▼

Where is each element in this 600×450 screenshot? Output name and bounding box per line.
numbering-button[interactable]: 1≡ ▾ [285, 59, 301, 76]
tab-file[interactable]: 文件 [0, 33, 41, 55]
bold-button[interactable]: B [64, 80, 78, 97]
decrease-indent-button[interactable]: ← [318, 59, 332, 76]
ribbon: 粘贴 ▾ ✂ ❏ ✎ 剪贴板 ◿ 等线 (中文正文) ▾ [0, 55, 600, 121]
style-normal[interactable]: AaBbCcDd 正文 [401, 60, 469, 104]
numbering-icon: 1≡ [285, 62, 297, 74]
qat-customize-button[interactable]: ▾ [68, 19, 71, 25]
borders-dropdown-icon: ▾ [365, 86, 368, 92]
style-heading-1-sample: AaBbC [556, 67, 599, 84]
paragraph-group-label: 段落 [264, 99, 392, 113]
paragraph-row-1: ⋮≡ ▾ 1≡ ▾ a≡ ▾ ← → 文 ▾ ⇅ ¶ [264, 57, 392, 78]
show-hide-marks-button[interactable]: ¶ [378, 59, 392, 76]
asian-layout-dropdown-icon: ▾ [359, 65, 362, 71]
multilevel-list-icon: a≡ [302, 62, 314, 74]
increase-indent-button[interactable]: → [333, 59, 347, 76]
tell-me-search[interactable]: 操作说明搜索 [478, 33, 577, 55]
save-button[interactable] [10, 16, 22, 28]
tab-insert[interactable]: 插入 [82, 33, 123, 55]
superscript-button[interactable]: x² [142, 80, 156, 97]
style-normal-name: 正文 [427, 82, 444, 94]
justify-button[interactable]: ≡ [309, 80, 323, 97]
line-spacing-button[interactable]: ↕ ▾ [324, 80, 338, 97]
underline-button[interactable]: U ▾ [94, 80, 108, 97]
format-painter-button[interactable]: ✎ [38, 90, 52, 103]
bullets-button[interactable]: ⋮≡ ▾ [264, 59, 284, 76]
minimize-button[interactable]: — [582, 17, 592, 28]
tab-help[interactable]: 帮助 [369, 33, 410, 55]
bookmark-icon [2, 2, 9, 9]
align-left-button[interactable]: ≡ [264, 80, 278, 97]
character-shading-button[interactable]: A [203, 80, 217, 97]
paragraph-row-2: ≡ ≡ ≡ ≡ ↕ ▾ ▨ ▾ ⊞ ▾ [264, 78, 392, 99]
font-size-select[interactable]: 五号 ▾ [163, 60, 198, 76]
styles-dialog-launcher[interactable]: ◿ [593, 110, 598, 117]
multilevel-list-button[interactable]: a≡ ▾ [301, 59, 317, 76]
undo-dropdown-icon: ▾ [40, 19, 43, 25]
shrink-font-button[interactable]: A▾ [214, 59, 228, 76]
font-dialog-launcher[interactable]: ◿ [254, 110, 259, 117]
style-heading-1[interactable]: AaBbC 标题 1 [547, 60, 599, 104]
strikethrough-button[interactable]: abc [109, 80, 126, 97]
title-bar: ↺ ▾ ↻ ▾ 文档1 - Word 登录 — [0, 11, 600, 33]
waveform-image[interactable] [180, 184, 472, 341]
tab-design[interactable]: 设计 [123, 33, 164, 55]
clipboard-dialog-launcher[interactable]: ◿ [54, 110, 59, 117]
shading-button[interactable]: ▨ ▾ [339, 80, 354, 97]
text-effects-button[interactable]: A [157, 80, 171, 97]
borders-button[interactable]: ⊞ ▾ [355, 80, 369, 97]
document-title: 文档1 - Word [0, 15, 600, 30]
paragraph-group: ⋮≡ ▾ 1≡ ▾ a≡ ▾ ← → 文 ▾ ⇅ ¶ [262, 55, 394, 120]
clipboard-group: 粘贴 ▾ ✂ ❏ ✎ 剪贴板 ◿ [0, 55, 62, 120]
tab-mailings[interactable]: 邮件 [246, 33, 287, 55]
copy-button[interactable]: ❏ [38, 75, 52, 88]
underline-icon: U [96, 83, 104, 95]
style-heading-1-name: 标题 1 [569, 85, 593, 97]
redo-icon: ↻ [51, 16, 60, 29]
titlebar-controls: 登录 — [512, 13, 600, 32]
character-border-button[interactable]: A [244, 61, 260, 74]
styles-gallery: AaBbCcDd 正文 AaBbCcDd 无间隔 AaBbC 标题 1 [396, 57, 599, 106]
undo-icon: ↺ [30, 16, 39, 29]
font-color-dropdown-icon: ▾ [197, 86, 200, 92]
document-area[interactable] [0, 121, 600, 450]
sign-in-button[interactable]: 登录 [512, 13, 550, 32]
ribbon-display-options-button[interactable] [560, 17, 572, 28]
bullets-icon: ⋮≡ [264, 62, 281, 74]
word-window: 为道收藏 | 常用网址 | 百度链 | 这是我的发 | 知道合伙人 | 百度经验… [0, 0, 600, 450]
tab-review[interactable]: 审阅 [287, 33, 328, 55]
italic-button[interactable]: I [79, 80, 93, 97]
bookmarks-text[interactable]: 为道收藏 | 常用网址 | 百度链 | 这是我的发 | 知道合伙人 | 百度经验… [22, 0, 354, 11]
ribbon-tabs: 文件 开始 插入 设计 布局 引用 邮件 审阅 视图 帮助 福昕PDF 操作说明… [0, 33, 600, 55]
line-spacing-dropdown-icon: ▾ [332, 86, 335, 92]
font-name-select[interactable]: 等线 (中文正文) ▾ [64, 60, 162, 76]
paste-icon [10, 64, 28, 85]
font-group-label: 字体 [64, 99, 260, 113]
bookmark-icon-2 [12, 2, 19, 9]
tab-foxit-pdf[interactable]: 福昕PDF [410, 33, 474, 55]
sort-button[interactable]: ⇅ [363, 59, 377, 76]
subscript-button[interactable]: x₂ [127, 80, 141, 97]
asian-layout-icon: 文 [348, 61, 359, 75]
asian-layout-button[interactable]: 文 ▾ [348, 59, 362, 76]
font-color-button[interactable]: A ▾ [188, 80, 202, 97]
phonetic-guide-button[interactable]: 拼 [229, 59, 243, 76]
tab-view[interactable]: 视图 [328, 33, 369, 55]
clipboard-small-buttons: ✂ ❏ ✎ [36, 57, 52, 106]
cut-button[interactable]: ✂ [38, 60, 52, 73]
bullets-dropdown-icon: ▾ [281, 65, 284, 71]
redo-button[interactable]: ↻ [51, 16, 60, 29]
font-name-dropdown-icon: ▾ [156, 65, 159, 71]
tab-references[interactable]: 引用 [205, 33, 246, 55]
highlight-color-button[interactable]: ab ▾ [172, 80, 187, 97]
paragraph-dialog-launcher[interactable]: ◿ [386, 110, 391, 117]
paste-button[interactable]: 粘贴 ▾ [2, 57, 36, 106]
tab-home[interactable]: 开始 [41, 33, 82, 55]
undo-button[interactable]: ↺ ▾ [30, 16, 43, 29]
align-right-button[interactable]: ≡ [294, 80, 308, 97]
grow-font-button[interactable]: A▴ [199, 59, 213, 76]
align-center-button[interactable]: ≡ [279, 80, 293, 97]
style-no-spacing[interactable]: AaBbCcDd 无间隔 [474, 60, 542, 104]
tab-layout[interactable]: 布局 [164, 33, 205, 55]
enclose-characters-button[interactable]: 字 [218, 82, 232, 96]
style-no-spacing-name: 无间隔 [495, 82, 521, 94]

▲

**Exercise requirements**
Tally up how many lines in the records contain the string "AaBbCcDd". Answer with that figure only.

**Answer space**
3